_Exercise data_.
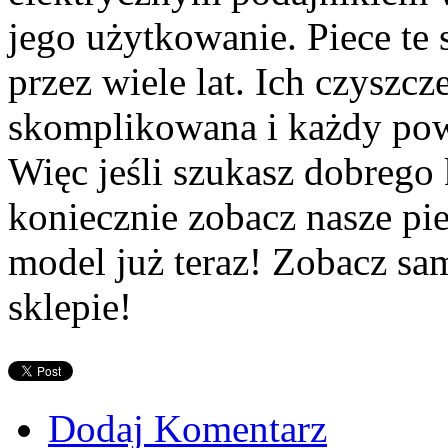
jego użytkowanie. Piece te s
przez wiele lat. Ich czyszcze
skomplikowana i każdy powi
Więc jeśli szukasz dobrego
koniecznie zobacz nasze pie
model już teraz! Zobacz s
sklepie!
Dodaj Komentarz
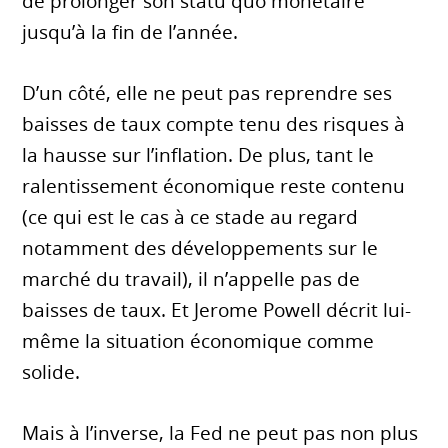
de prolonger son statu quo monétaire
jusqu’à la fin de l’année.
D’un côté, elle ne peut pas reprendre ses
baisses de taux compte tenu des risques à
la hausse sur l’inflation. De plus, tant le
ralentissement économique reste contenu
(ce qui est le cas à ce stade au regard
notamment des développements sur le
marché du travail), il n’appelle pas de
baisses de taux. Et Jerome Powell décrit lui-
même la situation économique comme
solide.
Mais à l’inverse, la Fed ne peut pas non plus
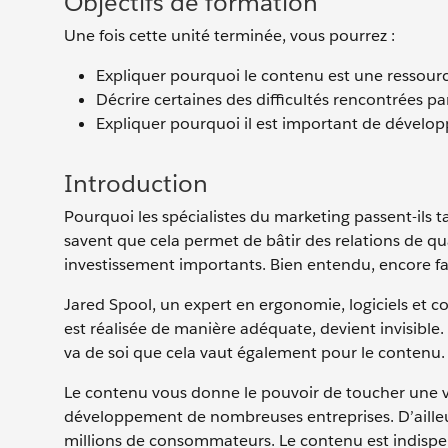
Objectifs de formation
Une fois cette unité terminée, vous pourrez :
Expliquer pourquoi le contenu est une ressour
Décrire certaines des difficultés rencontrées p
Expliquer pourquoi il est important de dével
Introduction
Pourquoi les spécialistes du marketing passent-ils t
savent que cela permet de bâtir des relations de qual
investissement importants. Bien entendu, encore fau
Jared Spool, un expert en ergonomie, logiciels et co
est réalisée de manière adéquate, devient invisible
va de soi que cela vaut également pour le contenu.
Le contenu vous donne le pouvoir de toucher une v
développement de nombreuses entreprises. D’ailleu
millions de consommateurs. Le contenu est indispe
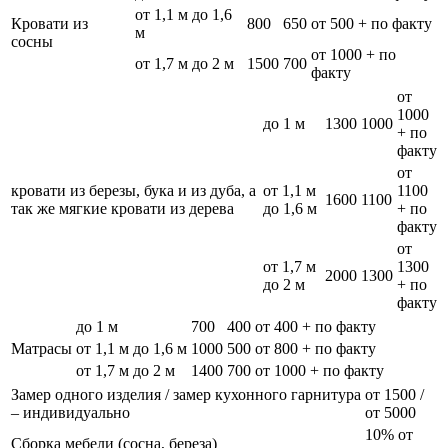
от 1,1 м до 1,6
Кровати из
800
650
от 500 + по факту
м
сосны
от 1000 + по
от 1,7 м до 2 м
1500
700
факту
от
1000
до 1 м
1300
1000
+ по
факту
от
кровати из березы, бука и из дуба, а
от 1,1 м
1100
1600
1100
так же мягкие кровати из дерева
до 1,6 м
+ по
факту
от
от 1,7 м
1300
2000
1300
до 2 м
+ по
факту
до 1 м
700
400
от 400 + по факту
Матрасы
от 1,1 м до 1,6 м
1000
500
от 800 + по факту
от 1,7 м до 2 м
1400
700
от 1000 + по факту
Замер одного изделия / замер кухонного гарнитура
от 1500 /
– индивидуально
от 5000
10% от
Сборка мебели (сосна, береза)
---
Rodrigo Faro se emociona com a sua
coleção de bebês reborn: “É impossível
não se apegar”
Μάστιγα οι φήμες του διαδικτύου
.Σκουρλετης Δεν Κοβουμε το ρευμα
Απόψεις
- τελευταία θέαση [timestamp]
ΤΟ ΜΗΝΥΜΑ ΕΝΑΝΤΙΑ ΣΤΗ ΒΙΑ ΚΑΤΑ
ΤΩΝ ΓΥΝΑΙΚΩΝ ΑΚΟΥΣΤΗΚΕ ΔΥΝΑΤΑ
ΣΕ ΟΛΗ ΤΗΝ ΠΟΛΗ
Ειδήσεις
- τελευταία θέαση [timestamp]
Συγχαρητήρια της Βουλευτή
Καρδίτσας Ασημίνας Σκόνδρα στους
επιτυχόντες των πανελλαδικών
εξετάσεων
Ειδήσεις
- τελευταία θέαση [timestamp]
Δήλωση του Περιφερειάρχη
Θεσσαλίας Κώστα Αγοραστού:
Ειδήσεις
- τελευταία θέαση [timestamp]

_Instructions for the task_.
The expected answer is one number: how many lines above contain "cela".

_Exercise output_.
2